# WORK TASK
Each of the entries should be retyped precisely as it appears.
════════════════════
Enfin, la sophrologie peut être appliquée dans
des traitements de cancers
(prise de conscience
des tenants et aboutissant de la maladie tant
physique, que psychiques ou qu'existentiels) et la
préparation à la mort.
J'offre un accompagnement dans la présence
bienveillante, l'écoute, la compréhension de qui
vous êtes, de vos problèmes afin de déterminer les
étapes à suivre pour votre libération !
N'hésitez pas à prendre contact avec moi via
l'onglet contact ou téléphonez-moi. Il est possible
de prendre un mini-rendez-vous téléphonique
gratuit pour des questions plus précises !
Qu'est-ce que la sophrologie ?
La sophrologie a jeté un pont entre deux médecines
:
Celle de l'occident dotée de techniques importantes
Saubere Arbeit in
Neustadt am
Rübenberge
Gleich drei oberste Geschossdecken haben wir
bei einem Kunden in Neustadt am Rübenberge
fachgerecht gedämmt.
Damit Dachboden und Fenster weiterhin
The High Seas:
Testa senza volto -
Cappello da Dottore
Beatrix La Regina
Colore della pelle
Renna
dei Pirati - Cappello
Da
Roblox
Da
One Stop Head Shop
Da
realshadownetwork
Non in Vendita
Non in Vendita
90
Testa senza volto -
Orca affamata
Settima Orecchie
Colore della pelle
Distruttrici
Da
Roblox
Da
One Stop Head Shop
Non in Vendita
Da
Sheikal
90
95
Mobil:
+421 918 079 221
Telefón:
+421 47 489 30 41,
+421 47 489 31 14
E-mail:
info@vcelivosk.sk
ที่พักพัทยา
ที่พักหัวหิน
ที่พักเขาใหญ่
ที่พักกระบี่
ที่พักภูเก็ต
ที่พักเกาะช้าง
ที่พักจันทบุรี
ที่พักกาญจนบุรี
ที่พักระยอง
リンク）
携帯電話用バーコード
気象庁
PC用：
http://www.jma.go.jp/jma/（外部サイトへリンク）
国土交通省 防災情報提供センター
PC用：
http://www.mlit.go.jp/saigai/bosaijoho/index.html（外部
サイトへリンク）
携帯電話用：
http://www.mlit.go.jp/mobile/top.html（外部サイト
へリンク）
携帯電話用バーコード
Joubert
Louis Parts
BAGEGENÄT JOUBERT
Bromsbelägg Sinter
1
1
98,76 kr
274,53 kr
════════════════════
# WRITTEN REPLY
Enfin, la sophrologie peut être appliquée dans
des traitements de cancers
(prise de conscience
des tenants et aboutissant de la maladie tant
physique, que psychiques ou qu'existentiels) et la
préparation à la mort.
J'offre un accompagnement dans la présence
bienveillante, l'écoute, la compréhension de qui
vous êtes, de vos problèmes afin de déterminer les
étapes à suivre pour votre libération !
N'hésitez pas à prendre contact avec moi via
l'onglet contact ou téléphonez-moi. Il est possible
de prendre un mini-rendez-vous téléphonique
gratuit pour des questions plus précises !
Qu'est-ce que la sophrologie ?
La sophrologie a jeté un pont entre deux médecines
:
Celle de l'occident dotée de techniques importantes
Saubere Arbeit in
Neustadt am
Rübenberge
Gleich drei oberste Geschossdecken haben wir
bei einem Kunden in Neustadt am Rübenberge
fachgerecht gedämmt.
Damit Dachboden und Fenster weiterhin
The High Seas:
Testa senza volto -
Cappello da Dottore
Beatrix La Regina
Colore della pelle
Renna
dei Pirati - Cappello
Da
Roblox
Da
One Stop Head Shop
Da
realshadownetwork
Non in Vendita
Non in Vendita
90
Testa senza volto -
Orca affamata
Settima Orecchie
Colore della pelle
Distruttrici
Da
Roblox
Da
One Stop Head Shop
Non in Vendita
Da
Sheikal
90
95
Mobil:
+421 918 079 221
Telefón:
+421 47 489 30 41,
+421 47 489 31 14
E-mail:
info@vcelivosk.sk
ที่พักพัทยา
ที่พักหัวหิน
ที่พักเขาใหญ่
ที่พักกระบี่
ที่พักภูเก็ต
ที่พักเกาะช้าง
ที่พักจันทบุรี
ที่พักกาญจนบุรี
ที่พักระยอง
リンク）
携帯電話用バーコード
気象庁
PC用：
http://www.jma.go.jp/jma/（外部サイトへリンク）
国土交通省 防災情報提供センター
PC用：
http://www.mlit.go.jp/saigai/bosaijoho/index.html（外部
サイトへリンク）
携帯電話用：
http://www.mlit.go.jp/mobile/top.html（外部サイト
へリンク）
携帯電話用バーコード
Joubert
Louis Parts
BAGEGENÄT JOUBERT
Bromsbelägg Sinter
1
1
98,76 kr
274,53 kr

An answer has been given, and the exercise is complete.